Increased number of concurrent kernels for kepler? How many concurrent kernels can a kepler card lau


does somebody know if the tripled cuda core count for the kepler cards (formely 512 now 1536) means that we can launch three times more concurrent kernels. The fermi cards can schedule up to 16 kernels concurrently though I could hardly measure
a performance gain above 4 concurrent kernels. Being able to launch 48 (or even 12) independent compute kernels would just be awesome.

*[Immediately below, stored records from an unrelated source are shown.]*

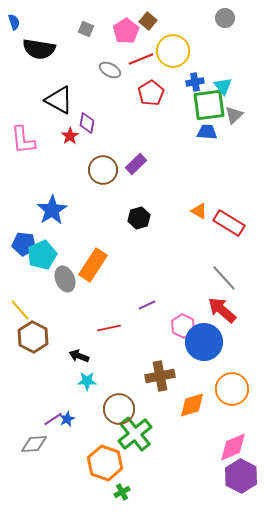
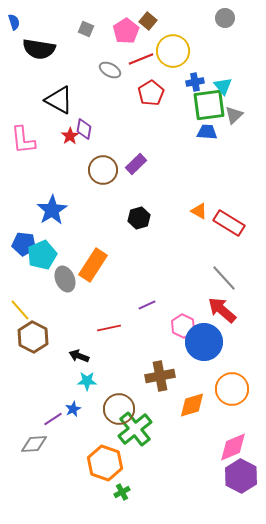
purple diamond at (87, 123): moved 3 px left, 6 px down
blue star at (67, 419): moved 6 px right, 10 px up
green cross at (135, 434): moved 5 px up
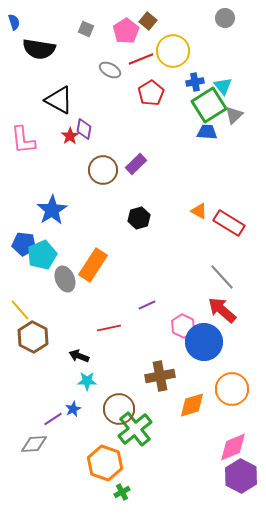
green square at (209, 105): rotated 24 degrees counterclockwise
gray line at (224, 278): moved 2 px left, 1 px up
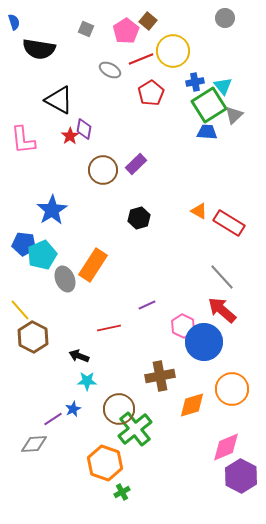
pink diamond at (233, 447): moved 7 px left
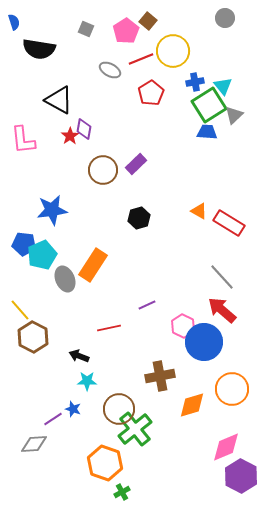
blue star at (52, 210): rotated 24 degrees clockwise
blue star at (73, 409): rotated 28 degrees counterclockwise
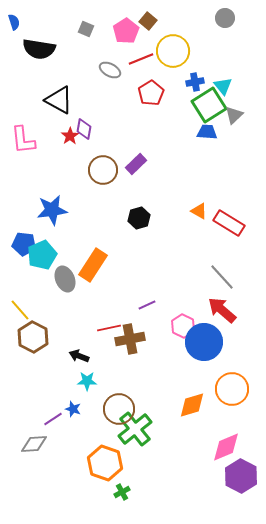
brown cross at (160, 376): moved 30 px left, 37 px up
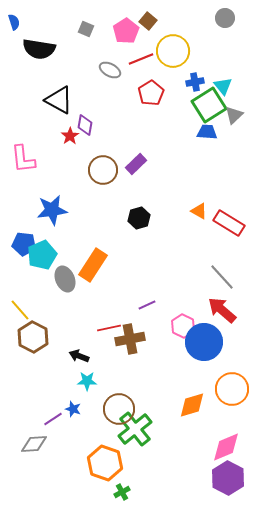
purple diamond at (84, 129): moved 1 px right, 4 px up
pink L-shape at (23, 140): moved 19 px down
purple hexagon at (241, 476): moved 13 px left, 2 px down
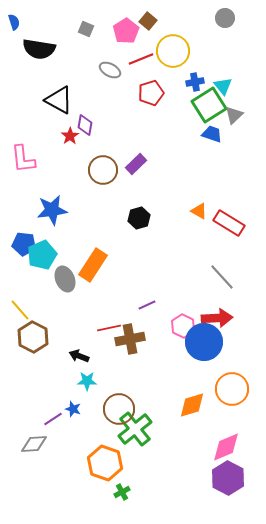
red pentagon at (151, 93): rotated 15 degrees clockwise
blue trapezoid at (207, 132): moved 5 px right, 2 px down; rotated 15 degrees clockwise
red arrow at (222, 310): moved 5 px left, 8 px down; rotated 136 degrees clockwise
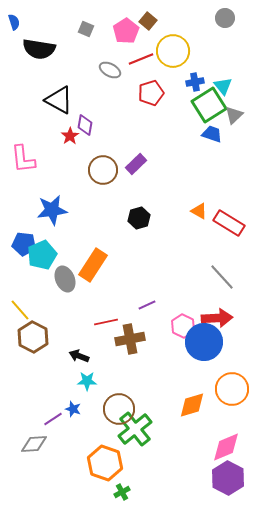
red line at (109, 328): moved 3 px left, 6 px up
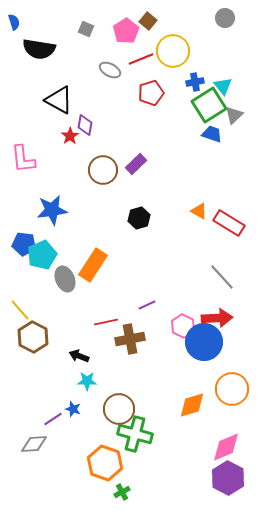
green cross at (135, 429): moved 5 px down; rotated 36 degrees counterclockwise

Kepler, or more precisely the GK104 of GTX680, is organized in 8 SMX with 192 cuda-core each. From this point of view you may be able to launch up to 8 kernels simultaneously, but these 8 SMX are grouped by 2 on what nVidia call GPC (so 4 GPC on GK104), and I suspect this is the base unit for Kernel execution, leaving only 4 slots to execute kernel concurrently on the GK104.

Read this nVidia PDF about GTX 680 Kepler architecture, it’s really interesting.

nah, I think it’s still 16. there’s no one-kernel-per-SM limitation (never has been).

Thanks for the excellent resources on the new architecture. I will read it in some more detail later. But on a first glance I have to admit that the number of SMX seems to be a natural limit on the number of concurrent kernels. That would still mean

an improvement by a factor of 2. I have to wait and see what the Tesla cards can do once they get released.


Tim, is there anything in the GK104 hardware that would make it possible to run kernels on just some of the SMXs (or GPCs) and leave the others free for other processes?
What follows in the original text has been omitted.